I recently vibe coded a dozen apps to check first hand what the state of LLM based coding looks like these days. It was honestly quite underwhelming. The best analogy I can come up with is a possessed kid projectile vomiting code at me. Like a broken clock that is correct twice a day, you get hints of help but frustration soon after. The whole process without a doubt was the fastest way to build technical debt.

Not the usual app building, what I tried

I used the most popular 3 commercial LLMs (ChatGPT, Gemini and Claude) to vibe code personal, educational and work related things. Here are the dozen ideas I tried:

  • Personal: sentimental news analyser, MIDI based music composer, visual traffic jam detector, ecosystem simulator (something I coded when I was 14 in C#)
  • Educational: these are mostly projects I supervised at Imperial, 3D snooker reconstructor, webcam based heart-rate detector, first-order logic based LLM evaluation, neuro-symbolic classification of birds
  • Research / work: a mixture of research at Imperial and work at Semafind, featureless tracking of insects in high resolution high speed cameras, neuro-symbolic argumentation of LLM based agents, IoT sensor data time-series prediction and modelling and finally, improving the speed of SemaDB on ARM based SIMD instruction sets for Go language.

I agree and admit these are perhaps not your usual “build me a calculator app” vibe coding situations. Most of them are unknown in their solution and require a second thought on how to approach them. But I was sold “PhD level” assistants so my expectations were high. I didn’t choose these topics to purposefully challenge the LLMs or the vibe coding process, but because this is what coding mostly looks like for me.

For each topic, I gave the description of the problem, the requirements and asked the tools build / vibe code an appropriate solution.
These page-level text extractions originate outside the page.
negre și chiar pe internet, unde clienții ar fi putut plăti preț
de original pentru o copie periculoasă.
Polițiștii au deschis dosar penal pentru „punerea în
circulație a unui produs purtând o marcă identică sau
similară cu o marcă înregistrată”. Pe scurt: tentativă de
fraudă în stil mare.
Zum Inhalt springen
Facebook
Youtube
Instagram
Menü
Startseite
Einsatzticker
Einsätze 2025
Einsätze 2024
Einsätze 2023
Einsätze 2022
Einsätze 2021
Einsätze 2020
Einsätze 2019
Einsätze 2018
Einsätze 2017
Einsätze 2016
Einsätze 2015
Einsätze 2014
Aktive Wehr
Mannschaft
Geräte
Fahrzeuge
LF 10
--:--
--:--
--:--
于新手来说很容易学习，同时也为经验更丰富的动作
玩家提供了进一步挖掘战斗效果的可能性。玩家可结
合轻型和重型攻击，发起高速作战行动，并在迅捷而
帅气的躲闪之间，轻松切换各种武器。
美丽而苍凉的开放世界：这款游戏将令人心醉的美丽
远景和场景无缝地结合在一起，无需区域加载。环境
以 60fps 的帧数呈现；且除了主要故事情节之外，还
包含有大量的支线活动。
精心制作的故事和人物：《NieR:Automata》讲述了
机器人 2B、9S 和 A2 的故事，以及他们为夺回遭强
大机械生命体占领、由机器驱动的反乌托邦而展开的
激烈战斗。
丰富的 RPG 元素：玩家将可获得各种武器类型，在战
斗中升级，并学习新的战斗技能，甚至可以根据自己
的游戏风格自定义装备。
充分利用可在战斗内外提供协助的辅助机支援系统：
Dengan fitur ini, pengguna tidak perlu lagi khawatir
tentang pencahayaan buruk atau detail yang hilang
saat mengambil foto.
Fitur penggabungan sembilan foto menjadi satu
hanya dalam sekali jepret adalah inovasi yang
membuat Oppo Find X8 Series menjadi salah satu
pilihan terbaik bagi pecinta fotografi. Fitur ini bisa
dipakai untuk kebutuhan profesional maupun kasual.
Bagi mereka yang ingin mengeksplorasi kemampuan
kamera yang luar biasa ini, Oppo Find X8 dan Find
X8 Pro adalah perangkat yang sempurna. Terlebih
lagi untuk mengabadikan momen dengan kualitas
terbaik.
The Bad, The Ugly and The Fugly

The initial start for all these with a prompt seems really good. You see all this code getting generated, there are spinners for all the tools I used. They make the whole process look like “we’re getting it done, don’t worry, you’ll get your cake and eat it in no time”. Well, that rarely happened. The common denominator was more along the lines of:

  1. Diminishing returns: It starts with a grand skeleton of the application and spits out a working or an almost working version. What I mean is that the LLM usually creates something that looks convincing. But almost always, the difficult part such as an algorithm or a key challenge would be hallucinated as having an existing function like “I’ll just import this magic track_insect function” to solve this problem you’re asking. The problem was about tracking insects, I don’t really care about the plumbing around it. I noticed the more you interact with the LLM to fix or update the code the worse it would get until a point it usually stops running at all. The returns if any are definitely logarithmic that diminishes really quickly.
  2. Biased towards popular libraries: All web code generated had the same React and tailwind CSS injected. Any computer science related code was in Python. I don’t think this is surprising at all if the goal of the LLM is to maximise the likelihood of the data it has seen. There is just more Python, Javascript and popular library code out there. What is frustrating is that you can’t move on and say “here is the problem and I want you to use SIMD C code, here is some documentation” when you are being sold ludicrous subscriptions for “PhD level” assistants.
  3. Increased spaghetti code: The second interesting part was the tangled code all these tools produced. If it started going down a rabbit hole, it doubled down on it by integrating around the core part it had generated. I suspect this is a self-feeding problem because of the scale of spaghetti code produced in code used to train these models in the first place. Whenever I ask it to refactor, they seem to get feisty and throw some abstract base classes, split into many files, change names. These are all the steps you would potentially do to refactor but not perhaps all together unless you want to satisfy your software engineering overlords. Or whenever you see the words refactor, you do those things as they are likely in the data.
  4. Lack of documentation: You get a lot of code but little documentation. Sure, you can ask it to document it but it just tells you what the code does, not really why. Maybe the LLMs don’t know why either besides it is statistically likely that it is done this way. For example, in all my attempts they explain line by line the code: “iterate over the images to extract objects and check for cars”. Yeah okay, I can see that you’re calling an object detector and extracting cars.
  5. Super friendly: Finally, this is my favourite. Even when the LLM implementation is correct, if I give the slightest doubt that it might wrong all of them, especially Gemini for some reason, goes into an apologetic narrative and tarnish the correct bits by throwing plausible looking mistakes to fix their code. It’s sad to watch.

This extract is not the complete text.